Nach 'Make It End' erklingt 'Ich verlasse heut dein Herz', welches mit etlichen wunderschönen Gitarrensoli in unendliche Höhen getrieben wird. Ganz großes Kino – nur leider ohne Abspann, denn erneut verlassen alle Musiker die Bühne. Da fehlt doch noch was, oder?
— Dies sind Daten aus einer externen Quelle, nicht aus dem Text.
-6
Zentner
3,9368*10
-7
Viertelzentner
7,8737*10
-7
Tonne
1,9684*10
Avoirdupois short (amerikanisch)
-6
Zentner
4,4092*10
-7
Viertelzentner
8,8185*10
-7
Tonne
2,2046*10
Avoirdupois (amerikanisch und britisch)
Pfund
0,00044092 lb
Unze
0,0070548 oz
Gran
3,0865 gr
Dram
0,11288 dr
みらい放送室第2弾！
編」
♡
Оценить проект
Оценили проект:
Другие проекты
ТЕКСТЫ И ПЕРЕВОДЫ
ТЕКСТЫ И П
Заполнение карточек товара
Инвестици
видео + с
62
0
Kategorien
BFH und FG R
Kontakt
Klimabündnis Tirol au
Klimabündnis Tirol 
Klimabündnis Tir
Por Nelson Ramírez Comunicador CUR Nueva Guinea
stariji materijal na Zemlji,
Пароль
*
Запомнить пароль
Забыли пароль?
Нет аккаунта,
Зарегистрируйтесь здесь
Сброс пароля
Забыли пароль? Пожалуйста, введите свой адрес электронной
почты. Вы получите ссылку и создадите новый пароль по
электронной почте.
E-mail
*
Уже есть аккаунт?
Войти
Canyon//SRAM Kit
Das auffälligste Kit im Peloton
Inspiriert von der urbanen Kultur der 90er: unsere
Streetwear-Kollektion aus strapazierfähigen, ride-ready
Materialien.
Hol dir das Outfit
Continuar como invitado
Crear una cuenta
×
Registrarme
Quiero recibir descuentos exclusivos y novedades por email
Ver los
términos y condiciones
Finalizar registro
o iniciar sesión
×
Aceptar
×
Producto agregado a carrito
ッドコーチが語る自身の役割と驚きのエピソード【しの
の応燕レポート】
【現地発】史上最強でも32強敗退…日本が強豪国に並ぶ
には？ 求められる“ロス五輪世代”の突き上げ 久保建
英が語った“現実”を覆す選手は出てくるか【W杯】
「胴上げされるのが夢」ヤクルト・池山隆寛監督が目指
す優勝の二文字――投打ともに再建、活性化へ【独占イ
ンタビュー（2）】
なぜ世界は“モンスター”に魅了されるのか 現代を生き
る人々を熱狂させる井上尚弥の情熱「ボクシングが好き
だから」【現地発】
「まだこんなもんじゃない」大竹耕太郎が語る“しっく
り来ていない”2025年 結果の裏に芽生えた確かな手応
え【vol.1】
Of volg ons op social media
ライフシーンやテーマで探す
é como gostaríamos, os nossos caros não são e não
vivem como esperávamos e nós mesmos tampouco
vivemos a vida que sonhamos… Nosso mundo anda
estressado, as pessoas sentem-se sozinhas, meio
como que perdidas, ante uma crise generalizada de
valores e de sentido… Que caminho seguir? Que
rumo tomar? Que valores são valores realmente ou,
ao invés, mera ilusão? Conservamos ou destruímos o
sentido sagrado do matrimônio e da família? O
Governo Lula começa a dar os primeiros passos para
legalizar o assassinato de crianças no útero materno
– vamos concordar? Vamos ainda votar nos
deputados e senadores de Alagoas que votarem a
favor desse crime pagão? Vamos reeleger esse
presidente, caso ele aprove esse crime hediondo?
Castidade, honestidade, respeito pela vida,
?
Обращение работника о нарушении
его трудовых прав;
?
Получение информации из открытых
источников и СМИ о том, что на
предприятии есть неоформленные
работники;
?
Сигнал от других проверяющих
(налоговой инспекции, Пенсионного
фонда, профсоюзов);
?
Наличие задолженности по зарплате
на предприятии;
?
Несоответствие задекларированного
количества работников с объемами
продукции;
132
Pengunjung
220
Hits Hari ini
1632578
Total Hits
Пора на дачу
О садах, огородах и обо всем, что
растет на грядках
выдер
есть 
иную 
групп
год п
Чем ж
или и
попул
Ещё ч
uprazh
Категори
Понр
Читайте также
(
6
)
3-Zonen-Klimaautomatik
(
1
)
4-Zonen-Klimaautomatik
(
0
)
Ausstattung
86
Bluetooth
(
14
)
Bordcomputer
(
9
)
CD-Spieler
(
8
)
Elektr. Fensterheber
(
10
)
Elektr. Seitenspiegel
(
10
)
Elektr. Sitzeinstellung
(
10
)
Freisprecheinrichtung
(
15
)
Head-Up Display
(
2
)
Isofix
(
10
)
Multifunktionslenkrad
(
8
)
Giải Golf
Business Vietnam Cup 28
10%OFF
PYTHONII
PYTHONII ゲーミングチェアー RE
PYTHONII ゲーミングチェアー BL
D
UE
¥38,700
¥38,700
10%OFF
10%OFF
Genau, Tilo kommt mit einer Kamera bewaffnet zurück, fotografiert das völlig euphorisierte Publikum und gibt richtig 'Feuer' - der optimale Abschluss eines großartigen Konzerts oder etwa nicht?

Wohl jeder hätte hier das Ende der Show vermutet, doch Tilo bedankt sich artig für diesen tollen Empfang bei seiner Rückkehr nach Deutschland und schließt das über zweistündige Konzert mit 'A.U.S.' endgültig ab. Ich ziehe meinen Hut (oder Schirm).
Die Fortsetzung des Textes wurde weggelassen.